Judicialis Rechtsprechung

Mit der integrierten Volltextsuche, die vom Suchmaschinenhersteller "Google" zur Verfügung gestellt wird, lassen sich alle Entscheidungen durchsuchen. Dabei können Sie Sonderzeichen und spezielle Wörter verwenden, um genauere Suchergebnisse zu erhalten:

Zurück

Beginn der Entscheidung

Gericht: Oberlandesgericht Zweibrücken
Urteil verkündet am 13.03.2007
Aktenzeichen: 5 U 52/06
Rechtsgebiete: ZPO


Vorschriften:

ZPO § 323
ZPO § 533 Nr. 2
ZPO § 767
Diese Entscheidung enthält keinen zur Veröffentlichung bestimmten Leitsatz.
Pfälzisches Oberlandesgericht Zweibrücken IM NAMEN DES VOLKES Urteil

Aktenzeichen: 5 U 52/06

Verkündet am: 13. März 2007

In dem Rechtsstreit

wegen Vollstreckungsabwehrklage u. a.,

hat der 5. Zivilsenat des Pfälzischen Oberlandesgerichts Zweibrücken durch den Vorsitzenden Richter am Oberlandesgericht Hoffmann sowie die Richter am Oberlandesgericht Geisert und Kratz auf die mündliche Verhandlung vom 9. Januar 2007

für Recht erkannt:

Tenor:

I. Auf die Berufung des Klägers wird das Urteil des Einzelrichters der 4. Zivilkammer des Landgerichts Landau in der Pfalz vom 13. Juni 2006 teilweise geändert und insgesamt neu gefasst:

Die Zwangsvollstreckung aus der notariellen Urkunde des Notars Dr. ... F... vom 30.12.1992, Urkundenrolle Nr.: .../92, wird für unzulässig erklärt, soweit die Beklagte Zahlungsrückstände bis einschließlich Juli 2004 geltend macht.

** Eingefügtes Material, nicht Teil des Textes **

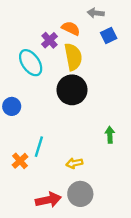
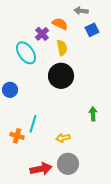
yellow semicircle: (73, 57) -> (62, 48), size x0.7
orange cross: (20, 161) -> (17, 136), turned -32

Die weitergehende Vollstreckungsabwehrklage wird abgewiesen.

Die notarielle Urkunde des Notars Dr. ... F... vom 30.12.1992, Urkundenrolle Nr.: .../92, wird in ihrer Ziff. VIII dahin abgeändert, dass der Kläger verpflichtet ist, anstatt 300 DM monatlich an die Beklagte für die Zeit ab Dezember 2005 monatlich 60 € zu zahlen.

Die weitergehende Abänderungsklage wird abgewiesen.

II. Im Übrigen wird die Berufung zurückgewiesen.

III. Die Kosten des Rechtsstreits werden gegeneinander aufgehoben.

IV. Das Urteil ist vorläufig vollstreckbar.

V. Die Revision wird nicht zugelassen.

Gründe:

I.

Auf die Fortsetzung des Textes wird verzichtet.